## [Dataset entries]
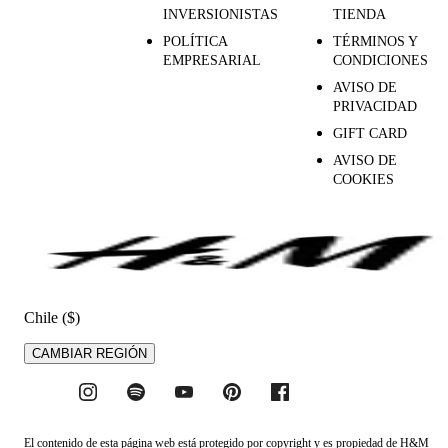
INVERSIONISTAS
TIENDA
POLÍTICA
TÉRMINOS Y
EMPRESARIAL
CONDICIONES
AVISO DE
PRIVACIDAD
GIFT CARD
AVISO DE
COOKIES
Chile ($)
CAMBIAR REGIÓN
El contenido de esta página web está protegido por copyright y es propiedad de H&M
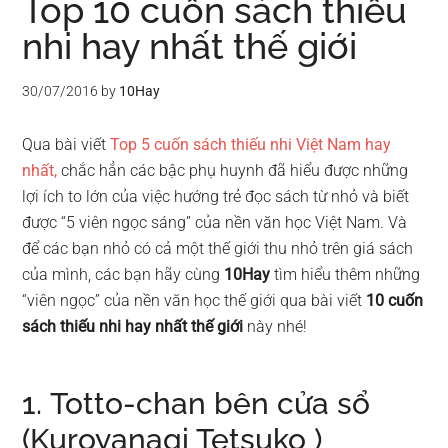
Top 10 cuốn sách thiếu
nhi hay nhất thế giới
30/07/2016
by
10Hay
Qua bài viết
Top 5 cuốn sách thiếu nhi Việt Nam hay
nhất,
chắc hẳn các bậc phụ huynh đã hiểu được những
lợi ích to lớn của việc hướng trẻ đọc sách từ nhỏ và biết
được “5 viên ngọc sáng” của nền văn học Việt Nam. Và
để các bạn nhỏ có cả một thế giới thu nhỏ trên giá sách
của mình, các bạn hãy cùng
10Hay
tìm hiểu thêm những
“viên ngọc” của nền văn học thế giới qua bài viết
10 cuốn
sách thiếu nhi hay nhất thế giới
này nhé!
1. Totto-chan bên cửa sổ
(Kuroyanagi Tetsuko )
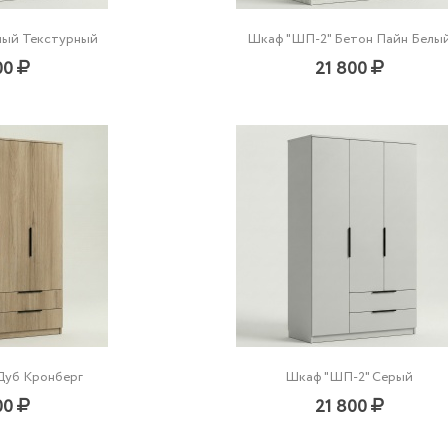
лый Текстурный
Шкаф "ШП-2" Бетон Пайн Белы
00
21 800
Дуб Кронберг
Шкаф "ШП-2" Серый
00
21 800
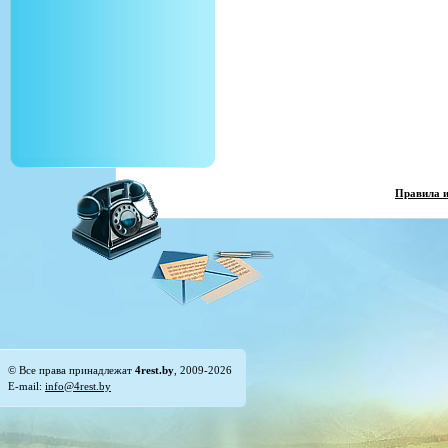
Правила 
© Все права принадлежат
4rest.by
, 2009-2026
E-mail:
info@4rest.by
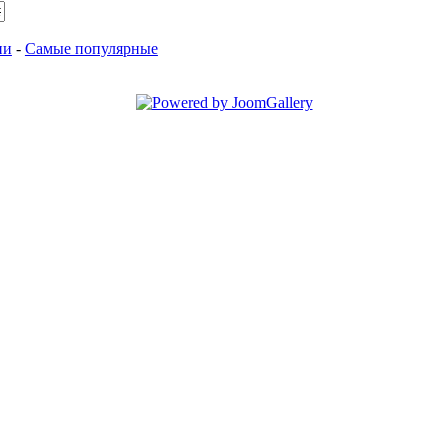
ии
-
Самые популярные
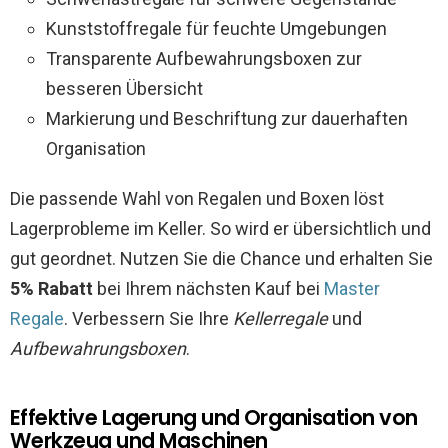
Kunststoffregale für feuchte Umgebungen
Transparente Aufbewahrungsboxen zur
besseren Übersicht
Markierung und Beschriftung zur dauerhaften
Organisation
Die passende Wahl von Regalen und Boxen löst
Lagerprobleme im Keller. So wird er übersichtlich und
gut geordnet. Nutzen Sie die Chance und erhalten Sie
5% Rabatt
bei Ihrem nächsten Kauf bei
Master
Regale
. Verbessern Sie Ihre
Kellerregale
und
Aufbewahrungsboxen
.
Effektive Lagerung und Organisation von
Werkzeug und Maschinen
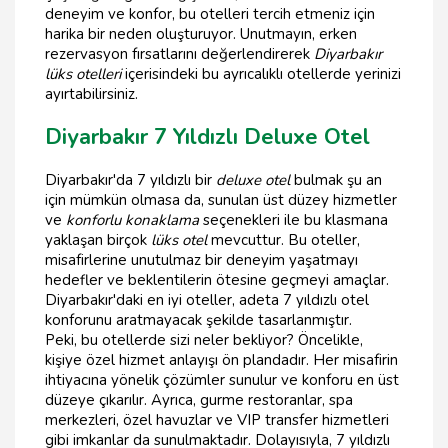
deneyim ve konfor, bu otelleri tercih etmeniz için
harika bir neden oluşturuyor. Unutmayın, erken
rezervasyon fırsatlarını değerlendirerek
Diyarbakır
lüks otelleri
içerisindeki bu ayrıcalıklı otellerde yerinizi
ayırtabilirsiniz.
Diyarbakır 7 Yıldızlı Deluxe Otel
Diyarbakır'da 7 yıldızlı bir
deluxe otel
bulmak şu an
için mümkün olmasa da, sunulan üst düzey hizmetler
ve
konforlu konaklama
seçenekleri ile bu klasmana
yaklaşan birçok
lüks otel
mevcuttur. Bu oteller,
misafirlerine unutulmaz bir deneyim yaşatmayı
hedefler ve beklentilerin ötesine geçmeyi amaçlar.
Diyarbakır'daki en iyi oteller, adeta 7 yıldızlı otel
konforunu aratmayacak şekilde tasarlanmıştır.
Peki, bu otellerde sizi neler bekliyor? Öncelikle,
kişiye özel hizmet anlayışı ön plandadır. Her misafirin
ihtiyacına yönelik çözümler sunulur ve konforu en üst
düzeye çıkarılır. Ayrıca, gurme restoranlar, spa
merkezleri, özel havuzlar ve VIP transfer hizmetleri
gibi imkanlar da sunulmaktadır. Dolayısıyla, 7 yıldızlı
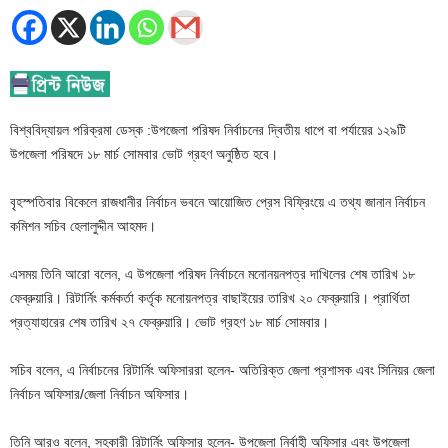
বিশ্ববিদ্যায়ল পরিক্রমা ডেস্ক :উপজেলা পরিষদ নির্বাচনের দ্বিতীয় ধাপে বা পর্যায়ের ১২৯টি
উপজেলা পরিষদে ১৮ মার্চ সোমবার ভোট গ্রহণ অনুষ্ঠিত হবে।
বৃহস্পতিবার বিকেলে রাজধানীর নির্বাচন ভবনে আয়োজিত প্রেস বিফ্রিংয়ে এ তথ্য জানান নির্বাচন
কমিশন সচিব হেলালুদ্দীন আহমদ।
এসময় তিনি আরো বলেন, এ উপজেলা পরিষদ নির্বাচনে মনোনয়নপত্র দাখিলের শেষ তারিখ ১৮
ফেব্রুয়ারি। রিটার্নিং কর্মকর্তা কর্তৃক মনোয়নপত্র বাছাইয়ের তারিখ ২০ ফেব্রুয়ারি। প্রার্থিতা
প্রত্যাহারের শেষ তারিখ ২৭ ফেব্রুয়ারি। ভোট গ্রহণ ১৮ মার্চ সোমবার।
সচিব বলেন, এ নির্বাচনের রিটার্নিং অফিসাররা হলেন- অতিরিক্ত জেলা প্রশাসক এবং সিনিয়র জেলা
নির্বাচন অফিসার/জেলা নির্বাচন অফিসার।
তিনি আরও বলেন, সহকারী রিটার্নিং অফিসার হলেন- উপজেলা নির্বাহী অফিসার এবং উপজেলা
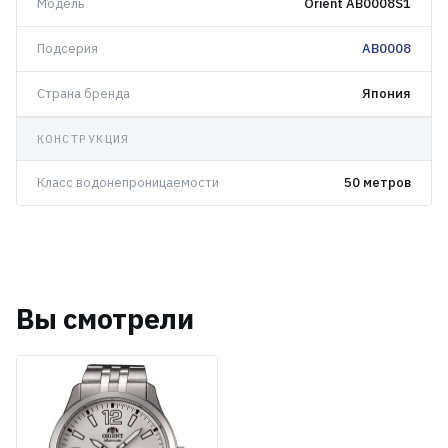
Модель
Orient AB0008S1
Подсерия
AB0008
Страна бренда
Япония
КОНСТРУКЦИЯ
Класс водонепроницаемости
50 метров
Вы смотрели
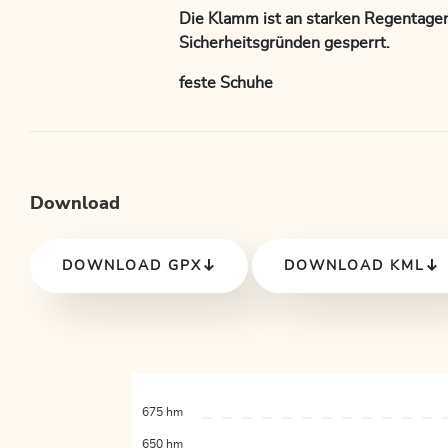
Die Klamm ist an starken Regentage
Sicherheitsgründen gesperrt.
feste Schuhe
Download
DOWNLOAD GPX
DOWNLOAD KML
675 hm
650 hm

## [About this task]
All of the records above are to be printed exactly, with every picture omitted.

## [Solution to this problem]
INVERSIONISTAS
TIENDA
POLÍTICA
TÉRMINOS Y
EMPRESARIAL
CONDICIONES
AVISO DE
PRIVACIDAD
GIFT CARD
AVISO DE
COOKIES
Chile ($)
CAMBIAR REGIÓN
El contenido de esta página web está protegido por copyright y es propiedad de H&M
Top 10 cuốn sách thiếu
nhi hay nhất thế giới
30/07/2016
by
10Hay
Qua bài viết
Top 5 cuốn sách thiếu nhi Việt Nam hay
nhất,
chắc hẳn các bậc phụ huynh đã hiểu được những
lợi ích to lớn của việc hướng trẻ đọc sách từ nhỏ và biết
được “5 viên ngọc sáng” của nền văn học Việt Nam. Và
để các bạn nhỏ có cả một thế giới thu nhỏ trên giá sách
của mình, các bạn hãy cùng
10Hay
tìm hiểu thêm những
“viên ngọc” của nền văn học thế giới qua bài viết
10 cuốn
sách thiếu nhi hay nhất thế giới
này nhé!
1. Totto-chan bên cửa sổ
(Kuroyanagi Tetsuko )
лый Текстурный
Шкаф "ШП-2" Бетон Пайн Белы
00
21 800
Дуб Кронберг
Шкаф "ШП-2" Серый
00
21 800
Правила 
© Все права принадлежат
4rest.by
, 2009-2026
E-mail:
info@4rest.by
ии
-
Самые популярные
Kunststoffregale für feuchte Umgebungen
Transparente Aufbewahrungsboxen zur
besseren Übersicht
Markierung und Beschriftung zur dauerhaften
Organisation
Die passende Wahl von Regalen und Boxen löst
Lagerprobleme im Keller. So wird er übersichtlich und
gut geordnet. Nutzen Sie die Chance und erhalten Sie
5% Rabatt
bei Ihrem nächsten Kauf bei
Master
Regale
. Verbessern Sie Ihre
Kellerregale
und
Aufbewahrungsboxen
.
Effektive Lagerung und Organisation von
Werkzeug und Maschinen
deneyim ve konfor, bu otelleri tercih etmeniz için
harika bir neden oluşturuyor. Unutmayın, erken
rezervasyon fırsatlarını değerlendirerek
Diyarbakır
lüks otelleri
içerisindeki bu ayrıcalıklı otellerde yerinizi
ayırtabilirsiniz.
Diyarbakır 7 Yıldızlı Deluxe Otel
Diyarbakır'da 7 yıldızlı bir
deluxe otel
bulmak şu an
için mümkün olmasa da, sunulan üst düzey hizmetler
ve
konforlu konaklama
seçenekleri ile bu klasmana
yaklaşan birçok
lüks otel
mevcuttur. Bu oteller,
misafirlerine unutulmaz bir deneyim yaşatmayı
hedefler ve beklentilerin ötesine geçmeyi amaçlar.
Diyarbakır'daki en iyi oteller, adeta 7 yıldızlı otel
konforunu aratmayacak şekilde tasarlanmıştır.
Peki, bu otellerde sizi neler bekliyor? Öncelikle,
kişiye özel hizmet anlayışı ön plandadır. Her misafirin
ihtiyacına yönelik çözümler sunulur ve konforu en üst
düzeye çıkarılır. Ayrıca, gurme restoranlar, spa
merkezleri, özel havuzlar ve VIP transfer hizmetleri
gibi imkanlar da sunulmaktadır. Dolayısıyla, 7 yıldızlı
বিশ্ববিদ্যায়ল পরিক্রমা ডেস্ক :উপজেলা পরিষদ নির্বাচনের দ্বিতীয় ধাপে বা পর্যায়ের ১২৯টি
উপজেলা পরিষদে ১৮ মার্চ সোমবার ভোট গ্রহণ অনুষ্ঠিত হবে।
বৃহস্পতিবার বিকেলে রাজধানীর নির্বাচন ভবনে আয়োজিত প্রেস বিফ্রিংয়ে এ তথ্য জানান নির্বাচন
কমিশন সচিব হেলালুদ্দীন আহমদ।
এসময় তিনি আরো বলেন, এ উপজেলা পরিষদ নির্বাচনে মনোনয়নপত্র দাখিলের শেষ তারিখ ১৮
ফেব্রুয়ারি। রিটার্নিং কর্মকর্তা কর্তৃক মনোয়নপত্র বাছাইয়ের তারিখ ২০ ফেব্রুয়ারি। প্রার্থিতা
প্রত্যাহারের শেষ তারিখ ২৭ ফেব্রুয়ারি। ভোট গ্রহণ ১৮ মার্চ সোমবার।
সচিব বলেন, এ নির্বাচনের রিটার্নিং অফিসাররা হলেন- অতিরিক্ত জেলা প্রশাসক এবং সিনিয়র জেলা
নির্বাচন অফিসার/জেলা নির্বাচন অফিসার।
তিনি আরও বলেন, সহকারী রিটার্নিং অফিসার হলেন- উপজেলা নির্বাহী অফিসার এবং উপজেলা
Модель
Orient AB0008S1
Подсерия
AB0008
Страна бренда
Япония
КОНСТРУКЦИЯ
Класс водонепроницаемости
50 метров
Вы смотрели
Die Klamm ist an starken Regentage
Sicherheitsgründen gesperrt.
feste Schuhe
Download
DOWNLOAD GPX
DOWNLOAD KML
675 hm
650 hm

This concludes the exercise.